Without the images, reproduce each line of the material exactly.

- - -

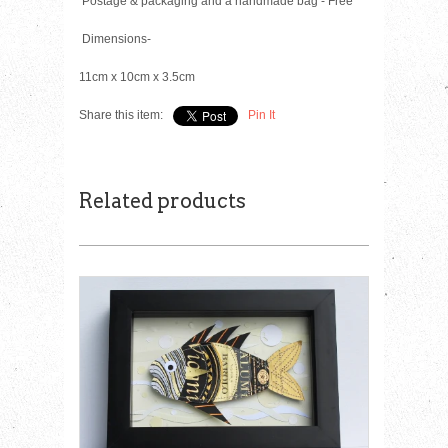
Postage & packaging and a handmade bag - Free
Dimensions-
11cm x 10cm x 3.5cm
Share this item:
Pin It
Related products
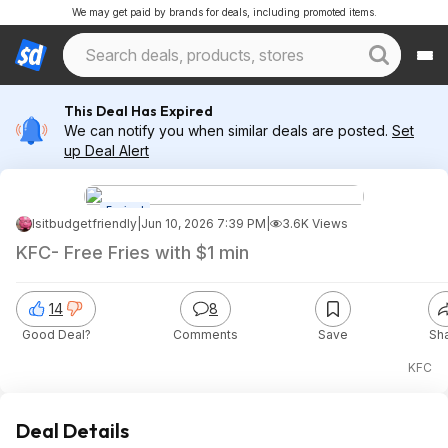
We may get paid by brands for deals, including promoted items.
This Deal Has Expired
We can notify you when similar deals are posted.
Set
up Deal Alert
Expired
Isitbudgetfriendly
|
Jun 10, 2026 7:39 PM
|
3.6K Views
KFC- Free Fries with $1 min
14
8
Good Deal?
Comments
Save
Sh
KFC
Deal Details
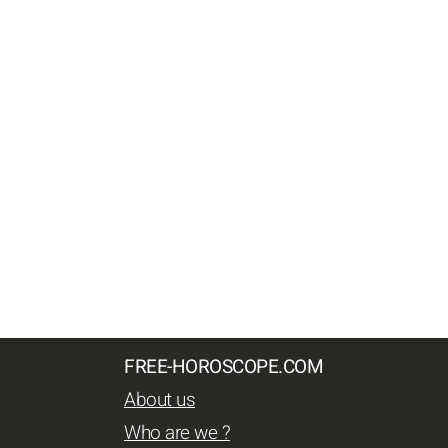
FREE-HOROSCOPE.COM
About us
Who are we ?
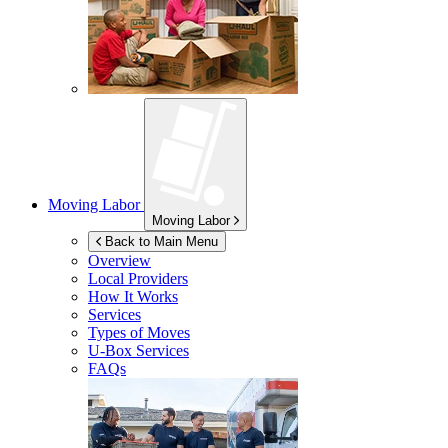
Moving Labor
Moving Labor
Back to Main Menu
Overview
Local Providers
How It Works
Services
Types of Moves
U-Box
Services
FAQs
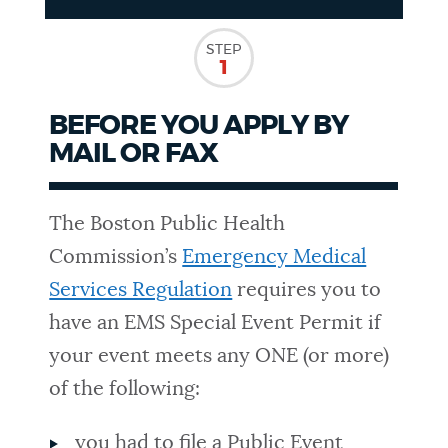
NEWSLETTERS
STEP
1
PLACES
BEFORE YOU APPLY BY
MAIL OR FAX
GOVERNMENT
The Boston Public Health
Commission’s
Emergency Medical
FEEDBACK
Services Regulation
requires you to
have an EMS Special Event Permit if
JOBS AND CAREERS
your event meets any ONE (or more)
of the following:
THE MAYOR'S OFFICE
you had to file a Public Event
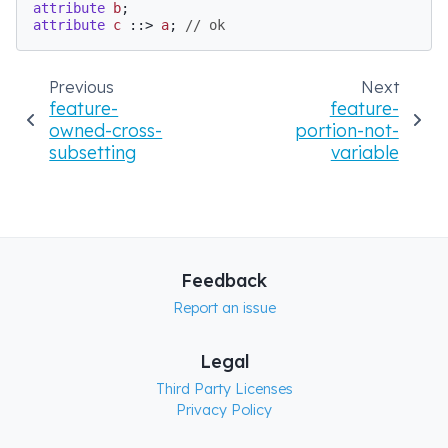
attribute
b
attribute
c
 ::> 
a
; 
// ok
Previous
Next
feature-
feature-
owned-cross-
portion-not-
subsetting
variable
Feedback
Report an issue
Legal
Third Party Licenses
Privacy Policy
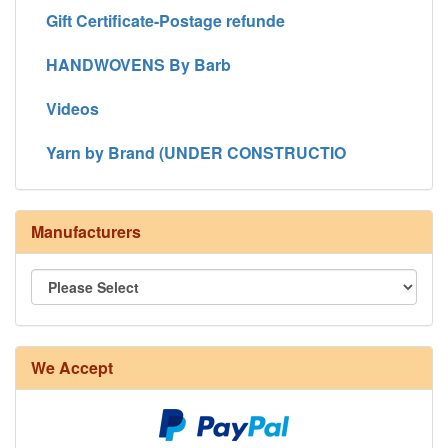
Gift Certificate-Postage refunde
HANDWOVENS By Barb
Videos
Yarn by Brand (UNDER CONSTRUCTIO
Manufacturers
8/4 Rug Warp - Natural - 24 in stock
We Accept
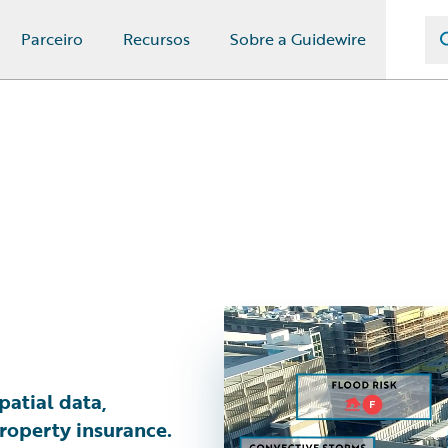
Parceiro
Recursos
Sobre a Guidewire
patial data,
roperty insurance.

- - -

SOLVED PROBLEM
Postage & packaging and a handmade bag - Free
Dimensions-
11cm x 10cm x 3.5cm
Share this item:
Pin It
Related products
We may get paid by brands for deals, including promoted items.
This Deal Has Expired
We can notify you when similar deals are posted.
Set
up Deal Alert
Expired
Isitbudgetfriendly
|
Jun 10, 2026 7:39 PM
|
3.6K Views
KFC- Free Fries with $1 min
14
8
Good Deal?
Comments
Save
Sh
KFC
Deal Details
FREE-HOROSCOPE.COM
About us
Who are we ?
Moving Labor
Moving Labor
Back to Main Menu
Overview
Local Providers
How It Works
Services
Types of Moves
U-Box
Services
FAQs
NEWSLETTERS
STEP
1
PLACES
BEFORE YOU APPLY BY
MAIL OR FAX
GOVERNMENT
The Boston Public Health
Commission’s
Emergency Medical
FEEDBACK
Services Regulation
requires you to
have an EMS Special Event Permit if
JOBS AND CAREERS
your event meets any ONE (or more)
of the following:
THE MAYOR'S OFFICE
you had to file a Public Event
attribute
b
attribute
c
 ::> 
a
; 
// ok
Previous
Next
feature-
feature-
owned-cross-
portion-not-
subsetting
variable
Feedback
Report an issue
Legal
Third Party Licenses
Privacy Policy
Gift Certificate-Postage refunde
HANDWOVENS By Barb
Videos
Yarn by Brand (UNDER CONSTRUCTIO
Manufacturers
8/4 Rug Warp - Natural - 24 in stock
We Accept
Parceiro
Recursos
Sobre a Guidewire
patial data,
roperty insurance.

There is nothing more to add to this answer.